La discriminación por peso en el trabajo se extiende también a mujeres con un IMC saludable
Si bien es bien sabido que las mujeres con sobrepeso u obesidad a menudo enfrentan discriminación por peso en el lugar de trabajo, un nuevo estudio muestra que este prejuicio también puede extenderse a las mujeres con un IMC saludable.
Los hallazgos, publicados en la revista MÁS UNO, muestran que incluso un ligero aumento de peso tuvo un impacto negativo en las perspectivas laborales de las candidatas.
“Muchas organizaciones en el sector de servicios, como tiendas, bares y hoteles, buscan emplear a personas con el 'aspecto' adecuado que se adapte a su imagen corporativa”, dijo el profesor Dennis Nickson del Departamento de Gestión de Recursos Humanos de la Universidad. de Strathclyde en el Reino Unido.
“Un elemento clave del aspecto de una persona es su peso. La discriminación en el lugar de trabajo contra personas que no tienen un peso "normal" no es nueva.

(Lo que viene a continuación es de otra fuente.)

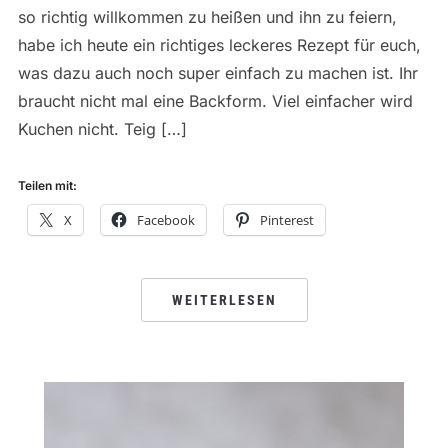
so richtig willkommen zu heißen und ihn zu feiern,
habe ich heute ein richtiges leckeres Rezept für euch,
was dazu auch noch super einfach zu machen ist. Ihr
braucht nicht mal eine Backform. Viel einfacher wird
Kuchen nicht. Teig […]
Teilen mit:
X
Facebook
Pinterest
WEITERLESEN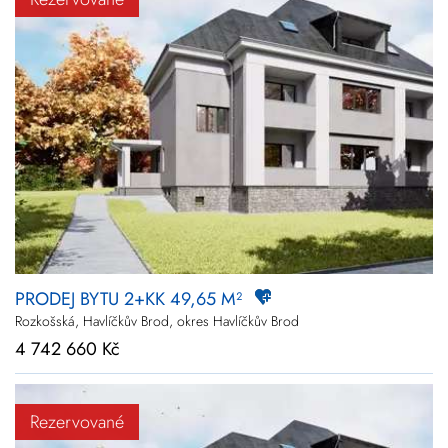
PRODEJ BYTU 2+KK 49,65 M²
Rozkošská, Havlíčkův Brod, okres Havlíčkův Brod
4 742 660 Kč
Rezervované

Una gran cantidad de estudios han destacado cómo las personas obesas o con sobrepeso sufren prejuicios cuando buscan empleo ”.
"Este estudio, sin embargo, muestra cómo las mujeres, incluso dentro de un rango de IMC médicamente saludable, todavía enfrentan discriminación en el empleo del sector de servicios".
Para el estudio, los investigadores pidieron a 120 participantes que calificaran ocho fotografías de hombres y mujeres en función de lo adecuados que pensaban que eran los candidatos para trabajar en un trabajo orientado al cliente, como un camarero o asistente de ventas, y también para un no cliente. frente a un trabajo, como un portero de cocina o un asistente de almacén.
A los participantes del estudio se les dijo que todos los solicitantes estaban igualmente calificados y se les mostraron rostros que reflejaban un peso "normal" y un rostro sutilmente "más pesado".
Los hallazgos muestran que tanto mujeres como hombres enfrentan desafíos en un mercado laboral altamente “consciente del peso”, especialmente para puestos de cara al cliente. Sin embargo, las mujeres enfrentan mucha más discriminación.
“Descubrimos que las mujeres, incluso dentro de un rango de IMC normal, sufrían un mayor sesgo basado en el peso en comparación con los hombres que tenían un sobrepeso evidente”, dijo Nickson.
Nickson agrega que los hallazgos plantean una serie de implicaciones prácticas, tanto éticas como desde el punto de vista comercial.
“Desde el punto de vista ético, los resultados del estudio son profundamente inquietantes desde el punto de vista de la desigualdad de género en el lugar de trabajo, destacando los desafíos poco realistas que enfrentan las mujeres frente a las expectativas sociales sobre cómo deberían verse”, dijo.
"Desde un punto de vista empresarial, argumentaríamos que los empleadores deberían trabajar conscientemente contra tales prejuicios y prejuicios proporcionando capacitación sobre sensibilidad a los responsables de la contratación".
Nickson realizó el estudio en asociación con los académicos de la Universidad de St. Andrews, el Dr. Andrew Timming y el profesor David Perrett, y el Dr. Daniel Re de la Universidad de Toronto.